Seandainya bukan karena Kito, puluhan orang akan tewas hanya karena akibatnya. Tapi si penyintas tidak punya waktu untuk mempedulikannya.
Jika dia tidak mengusir Penguasa Gunung, mereka semua akan mati.
“Keluar!”
Dia menebas Tianying dengan seluruh kekuatannya. Elang Badai, yang cukup gelap untuk terlihat jelas, menerjang Penguasa Gunung, mencengkeram segala sesuatu di tanah seperti predator yang rakus.
Bentuknya seperti elang, tetapi tidak memiliki substansi yang sebenarnya. Mengayunkan tangan melewatinya hanya akan menyebabkan riak—tidak akan menghilang.
Sang Penguasa Gunung mengerutkan kening dan menundukkan badannya. Jubahnya berkibar liar.
—Tapi dia tidak didorong mundur.
Meskipun angin mengaburkan pandangannya, dia tetap teguh. Mata berkilauan Penguasa Gunung menembus badai, menatap langsung ke arah sang penyintas.
Pemandangan yang bisa membuat seseorang lari ketakutan, namun sang pembaharu tidak lari. Sebaliknya, dia mengerahkan lebih banyak kekuatan. Kilat menyambar di sepanjang Tianying.
“Teknik Pedang Langit, Raungan Guntur!”
Cahaya kuning cemerlang menyala di dalam mulut Elang Badai. Petir yang telah dikumpulkannya dari Petir Claudia berkobar.
Dia tidak bermaksud melukainya. Sengatan listrik biasa tidak akan membuat Penguasa Gunung gentar. Sebaliknya, dia memusatkan kekuatan itu menjadi guntur.
Gemuruhttttt!
Raungan yang memekakkan telinga, sekeras raungan Penguasa Gunung sendiri, mengguncang dunia.
Guntur memecah keheningan Dataran Enger. Batu dan pasir berhamburan dari tanah, dan bahkan udara pun bergetar hebat.
Sang regresif membengkokkan ruang dengan Tianying, mengarahkan semua suara itu ke arah Penguasa Gunung.
Bagi binatang apa pun, suara seperti itu seharusnya merusak gendang telinga mereka, memaksa mereka untuk melarikan diri.
Untuk sesaat, rasanya seperti seluruh dunia berteriak bersamaan. Kemudian—kesunyian yang memekakkan telinga.
Dia telah menggunakan angin, cahaya, dan suara—setiap kekuatan yang dibenci oleh binatang buas.

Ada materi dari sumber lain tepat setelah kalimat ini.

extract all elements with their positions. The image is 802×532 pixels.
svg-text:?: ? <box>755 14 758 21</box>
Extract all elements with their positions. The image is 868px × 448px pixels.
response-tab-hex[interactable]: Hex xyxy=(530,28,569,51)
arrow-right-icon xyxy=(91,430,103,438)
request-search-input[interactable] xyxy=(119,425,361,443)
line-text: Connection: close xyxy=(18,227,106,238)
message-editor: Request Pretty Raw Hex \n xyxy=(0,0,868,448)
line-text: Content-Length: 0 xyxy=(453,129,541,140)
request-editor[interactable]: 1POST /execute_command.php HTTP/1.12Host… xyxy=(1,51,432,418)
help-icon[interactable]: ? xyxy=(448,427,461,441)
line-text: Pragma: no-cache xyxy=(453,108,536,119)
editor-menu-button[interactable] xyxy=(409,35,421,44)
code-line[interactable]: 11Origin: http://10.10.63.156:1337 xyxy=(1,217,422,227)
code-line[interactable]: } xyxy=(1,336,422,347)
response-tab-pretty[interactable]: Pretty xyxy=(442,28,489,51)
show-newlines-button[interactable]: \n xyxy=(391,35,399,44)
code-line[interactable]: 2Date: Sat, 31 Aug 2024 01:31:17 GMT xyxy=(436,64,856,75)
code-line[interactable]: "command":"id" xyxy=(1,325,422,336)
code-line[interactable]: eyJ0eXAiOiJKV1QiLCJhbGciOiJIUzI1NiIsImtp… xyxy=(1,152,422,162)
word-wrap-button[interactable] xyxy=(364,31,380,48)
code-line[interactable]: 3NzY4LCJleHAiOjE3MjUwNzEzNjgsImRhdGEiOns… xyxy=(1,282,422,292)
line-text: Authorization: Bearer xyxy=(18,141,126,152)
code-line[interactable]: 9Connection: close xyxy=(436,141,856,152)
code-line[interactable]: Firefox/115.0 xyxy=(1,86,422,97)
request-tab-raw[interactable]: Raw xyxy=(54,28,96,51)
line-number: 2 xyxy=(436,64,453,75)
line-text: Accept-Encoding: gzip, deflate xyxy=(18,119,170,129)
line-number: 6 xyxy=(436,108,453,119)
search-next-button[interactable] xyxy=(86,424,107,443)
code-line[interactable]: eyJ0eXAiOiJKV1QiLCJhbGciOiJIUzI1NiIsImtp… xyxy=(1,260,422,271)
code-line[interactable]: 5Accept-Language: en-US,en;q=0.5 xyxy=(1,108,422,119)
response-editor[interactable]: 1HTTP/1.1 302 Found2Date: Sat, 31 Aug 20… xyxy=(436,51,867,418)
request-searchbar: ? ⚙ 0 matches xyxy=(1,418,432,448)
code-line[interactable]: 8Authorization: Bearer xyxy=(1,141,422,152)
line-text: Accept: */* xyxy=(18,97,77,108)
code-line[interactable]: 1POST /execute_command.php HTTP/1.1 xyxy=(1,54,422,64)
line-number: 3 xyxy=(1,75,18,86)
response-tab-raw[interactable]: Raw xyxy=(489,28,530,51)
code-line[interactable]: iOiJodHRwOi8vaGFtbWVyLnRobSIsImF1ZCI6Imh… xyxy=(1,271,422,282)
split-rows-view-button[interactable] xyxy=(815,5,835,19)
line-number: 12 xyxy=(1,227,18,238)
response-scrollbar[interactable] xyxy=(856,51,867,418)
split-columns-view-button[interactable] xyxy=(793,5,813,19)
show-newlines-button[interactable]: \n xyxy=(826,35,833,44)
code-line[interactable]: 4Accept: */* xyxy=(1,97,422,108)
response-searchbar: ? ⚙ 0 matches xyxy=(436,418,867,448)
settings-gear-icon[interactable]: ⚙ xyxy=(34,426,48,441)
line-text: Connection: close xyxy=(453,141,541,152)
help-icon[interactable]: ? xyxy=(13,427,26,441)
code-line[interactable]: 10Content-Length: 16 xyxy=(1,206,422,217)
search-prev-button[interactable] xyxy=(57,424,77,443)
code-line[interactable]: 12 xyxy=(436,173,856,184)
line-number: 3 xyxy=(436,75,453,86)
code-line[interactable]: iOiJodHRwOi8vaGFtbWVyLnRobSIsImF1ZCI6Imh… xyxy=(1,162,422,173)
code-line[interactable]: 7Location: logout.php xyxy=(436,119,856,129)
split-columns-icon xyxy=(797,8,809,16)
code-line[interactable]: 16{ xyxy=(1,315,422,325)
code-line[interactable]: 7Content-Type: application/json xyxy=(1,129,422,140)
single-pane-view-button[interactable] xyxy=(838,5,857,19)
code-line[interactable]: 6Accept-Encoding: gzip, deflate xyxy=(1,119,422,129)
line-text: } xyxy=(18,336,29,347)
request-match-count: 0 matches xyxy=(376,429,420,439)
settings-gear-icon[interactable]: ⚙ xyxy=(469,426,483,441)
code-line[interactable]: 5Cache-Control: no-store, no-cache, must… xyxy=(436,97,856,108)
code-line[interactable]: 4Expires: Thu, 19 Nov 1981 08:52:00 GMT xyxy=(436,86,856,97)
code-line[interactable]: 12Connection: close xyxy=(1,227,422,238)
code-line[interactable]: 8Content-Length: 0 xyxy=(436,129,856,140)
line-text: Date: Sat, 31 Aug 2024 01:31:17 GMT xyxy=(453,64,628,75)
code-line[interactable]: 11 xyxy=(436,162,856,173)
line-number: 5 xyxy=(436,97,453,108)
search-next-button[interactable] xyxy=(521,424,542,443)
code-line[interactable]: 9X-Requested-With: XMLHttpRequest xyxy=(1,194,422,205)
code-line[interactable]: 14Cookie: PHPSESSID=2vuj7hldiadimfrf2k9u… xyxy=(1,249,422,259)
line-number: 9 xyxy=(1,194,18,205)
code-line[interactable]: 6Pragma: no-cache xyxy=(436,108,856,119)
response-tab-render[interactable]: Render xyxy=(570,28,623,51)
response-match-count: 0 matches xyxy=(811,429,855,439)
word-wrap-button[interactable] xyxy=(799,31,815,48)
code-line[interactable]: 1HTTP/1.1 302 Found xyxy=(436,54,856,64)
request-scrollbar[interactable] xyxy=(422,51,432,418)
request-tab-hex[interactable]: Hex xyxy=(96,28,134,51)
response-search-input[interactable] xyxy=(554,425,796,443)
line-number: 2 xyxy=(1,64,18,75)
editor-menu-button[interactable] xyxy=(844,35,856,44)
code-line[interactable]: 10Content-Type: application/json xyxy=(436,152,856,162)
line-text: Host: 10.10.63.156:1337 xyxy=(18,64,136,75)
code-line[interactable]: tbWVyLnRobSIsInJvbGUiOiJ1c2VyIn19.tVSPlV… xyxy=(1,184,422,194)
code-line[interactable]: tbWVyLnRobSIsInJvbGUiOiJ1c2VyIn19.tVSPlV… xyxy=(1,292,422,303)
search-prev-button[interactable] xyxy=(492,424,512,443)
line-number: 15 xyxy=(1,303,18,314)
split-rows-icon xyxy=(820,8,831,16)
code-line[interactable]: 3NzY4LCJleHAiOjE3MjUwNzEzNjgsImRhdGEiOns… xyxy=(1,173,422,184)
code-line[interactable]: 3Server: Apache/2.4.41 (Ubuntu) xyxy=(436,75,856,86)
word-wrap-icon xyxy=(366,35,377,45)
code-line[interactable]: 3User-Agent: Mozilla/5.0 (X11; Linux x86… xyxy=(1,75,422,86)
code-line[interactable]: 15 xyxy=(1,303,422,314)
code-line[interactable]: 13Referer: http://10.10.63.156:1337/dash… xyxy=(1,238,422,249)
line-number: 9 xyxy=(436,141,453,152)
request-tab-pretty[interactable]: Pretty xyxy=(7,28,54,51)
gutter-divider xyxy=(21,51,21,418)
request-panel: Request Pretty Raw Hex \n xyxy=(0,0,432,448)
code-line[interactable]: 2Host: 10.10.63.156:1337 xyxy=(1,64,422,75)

Wanita yang melakukan regresi itu mengangkat kepalanya.
‘…Hah? Di mana Penguasa Gunung?’
Kehadiran Penguasa Gunung telah lenyap.
Instingnya setajam insting binatang buas mana pun. Dengan Mata Takdir yang aktif, seharusnya tidak ada yang tidak bisa dilihatnya.
‘Apakah dia lari? Kumohon, katakan padaku dia lari! Tapi jika tidak—!’
Meskipun begitu, dia tidak bisa lengah.
Harimau itu cepat, kuat, dan yang terpenting—diam.
Mereka menyembunyikan keberadaan mereka, merayap mendekati mangsa sebelum mematahkan lehernya dalam satu gigitan.
Bagi Penguasa Gunung, menyembunyikan keberadaannya hampir merupakan otoritas tersendiri.
Dengan memperluas indranya, sang regresif mulai mencari.
Lalu—sesuatu melesat menembus badai, menerobos kegelapan.
Penguasa Gunung menyerang seperti kilat.
“Tianying—!”
Dia memperluas ruang, melepaskan angin, bereaksi dengan Seni Pembalikan Surga—
Namun cakarnya merobek semuanya.
Dan sang penolak, yang hanyalah sebuah proyektil yang tersapu badai, terlempar jauh.
Tubuh mungilnya menerobos badai dan debu, melesat seperti peluru. Sang penyintas, yang masih menggenggam Tianying, tersapu oleh angin kencang, terombang-ambing seperti layang-layang bahkan sebelum menyentuh tanah.
‘Ugh…!’
Namun, kondisinya masih lebih baik daripada Marquis Raphaeno.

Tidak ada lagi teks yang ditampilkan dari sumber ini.